Et l’on me fit faire une visite minutieuse du local.

Alors, après toute une séance de spiritisme, en dernier lieu, on évoqua Voltaire et Luther. À un moment donné, dans le silence de l’obscurité, je vis très distinctement deux silhouettes, comme des ombres, comme des fantômes, apparaître, aller et venir dans la salle au milieu de nous, à peu de distance du sol, sans le toucher ; mais ces esprits ne répondirent pas aux questions que le grand-maître leur adressait et s’évanouirent, s’effaçant graduellement comme une vapeur légère, ainsi que du reste ils étaient apparus.

Je fus assez vivement impressionné, et, cependant, au fond, je doutais encore. Les trucs n’avaient-ils pas été mieux dissimulés que d’habitude ? Voilà ce que je me demandais… J’assistai ainsi à de nombreuses évocations du même genre, et toujours d’êtres humains trépassés.

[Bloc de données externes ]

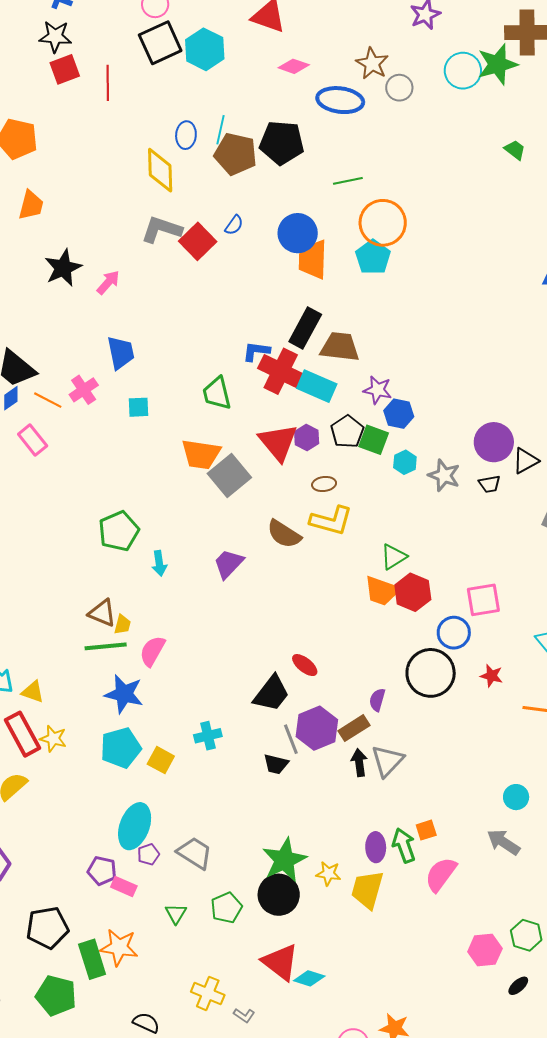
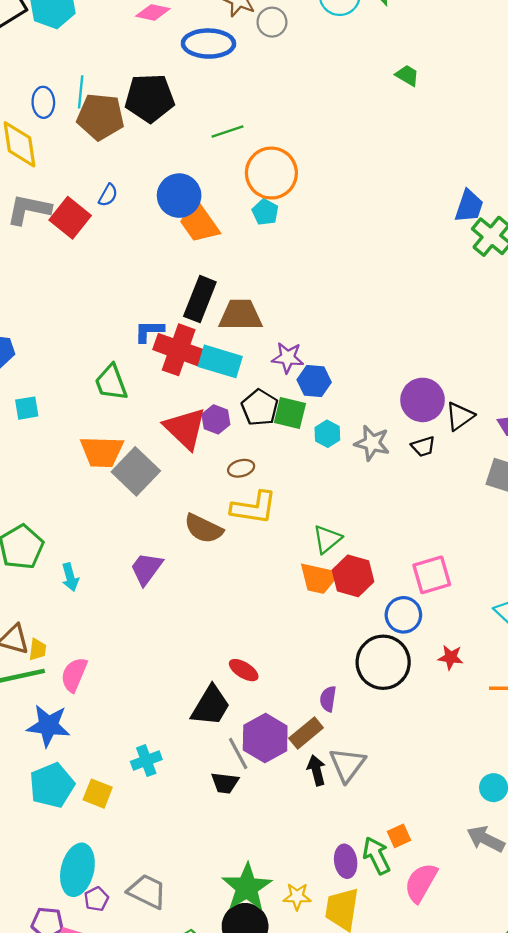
cyan pentagon: (373, 257) -> (265, 212), size x0.7
orange trapezoid: (313, 259) -> (199, 223), turned -30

Je finis, je dois le dire, par prendre l’habitude de ces coupables pratiques ; j’essayai de me bien pénétrer de toutes les cérémonies d’invocation, de toutes les formules, et puisque, pensai-je, mes frères en théurgie ont le pouvoir d’évoquer des trépassés, de conjurer des sorts, je vais à mon tour me servir de ces moyens, pour essayer de rétablir ma fortune, devenir riche, être heureux.

Cependant, tout cela avait un peu ébranlé mes convictions d’athée, de libre-penseur, d’homme ne croyant à rien. S’il y a réellement quelque chose après, me disais-je, n’y aurait-il pas réellement aussi, comme l’affirment les catholiques, un enfer, et par conséquent un Dieu bon et miséricordieux, mais terrible aussi ?… Alors ?… Mais quel est le roi du ciel et quel est le roi de l’enfer ?… Cela ne m’apparaissait pas bien clairement, à raison surtout des thèses étranges que j’avais entendu soutenir par les conférenciers de nos sociétés d’occultistes.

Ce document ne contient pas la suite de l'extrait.